Evaluate if dural tears (DT) are an indirect risk factor for venous thromboembolic disease through increased recumbency in patients undergoing elective lumbar decompression and instrumented fusion.
A retrospective cohort study of consecutive patients undergoing elective lumbar decompression and instrumented fusion at a single institution between 2016 and 2019. Patients were divided into cohorts: those who sustained a dural tear and those who did not. The cohorts were compared using t-test or Wilcoxon rank-sum for continuous variables and Fisher’s exact or chi-squared test for nominal variables.
611 patients met inclusion criteria. 144 patients (23.6%) sustained a DT. The DT cohort tended to be older (63.6 vs 60.6 years, p=0.0052) and have more comorbidities (CCI 2.75 vs 2.35, p=0.0056). There was no significant difference in the rate of symptomatic deep vein thrombosis (2.1% vs 2.6%, p=1.0) or pulmonary embolus (1.4% vs 1.50%, p=1.0). Intraoperatively, DT was associated with increased blood loss (754mL vs 512mL, p<0.0001), operative time (224 vs 195 minutes, p<0.0001), and rate of transfusion (19.4% vs 9.4%, p=0.0018). Postoperatively, DT was associated with increased time to ambulation (2.6 vs 1.4 days, p<0.0001), length of stay (5.8 vs 4.0 days, p<0.0001), and rate of discharge to rehab (38.9 vs 25.3%, p=0.0021).

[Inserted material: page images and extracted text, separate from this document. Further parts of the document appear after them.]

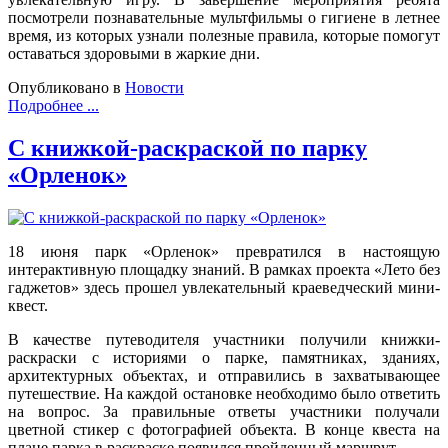
посмотрели познавательные мультфильмы о гигиене в летнее
время, из которых узнали полезные правила, которые помогут
оставаться здоровыми в жаркие дни.
Опубликовано в
Новости
Подробнее ...
С книжкой-раскраской по парку
«Орленок»
18 июня парк «Орленок» превратился в настоящую
интерактивную площадку знаний. В рамках проекта «Лето без
гаджетов» здесь прошел увлекательный краеведческий мини-
квест.
В качестве путеводителя участники получили книжки-
раскраски с историями о парке, памятниках, зданиях,
архитектурных объектах, и отправились в захватывающее
путешествие. На каждой остановке необходимо было ответить
на вопрос. За правильные ответы участники получали
цветной стикер с фотографией объекта. В конце квеста на
плане парка в раскраске появился пройденный маршрут.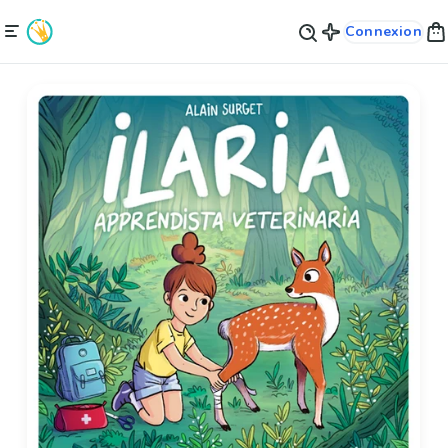
Connexion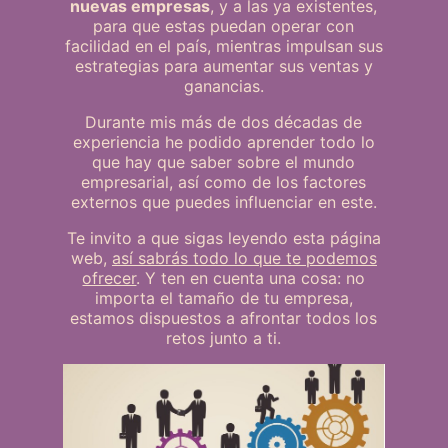
nuevas empresas
, y a las ya existentes,
para que estas puedan operar con
facilidad en el país, mientras impulsan sus
estrategias para aumentar sus ventas y
ganancias.
Durante mis más de dos décadas de
experiencia he podido aprender todo lo
que hay que saber sobre el mundo
empresarial, así como de los factores
externos que puedes influenciar en este.
Te invito a que sigas leyendo esta página
web,
así sabrás todo lo que te podemos
ofrecer
. Y ten en cuenta una cosa: no
importa el tamaño de tu empresa,
estamos dispuestos a afrontar todos los
retos junto a ti.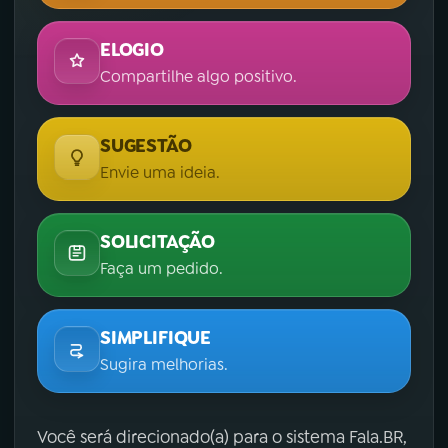
ELOGIO
Compartilhe algo positivo.
SUGESTÃO
Envie uma ideia.
SOLICITAÇÃO
Faça um pedido.
SIMPLIFIQUE
Sugira melhorias.
Você será direcionado(a) para o sistema Fala.BR,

While dural tears during elective lumbar decompression and instrumentation led to later ambulation and longer hospital stays, the increased recumbency did not significantly increase the rate of symptomatic venous thromboembolic disease.
dural tear; durotomy; lumbar spine; perioperative complications; venous thromboembolic disease.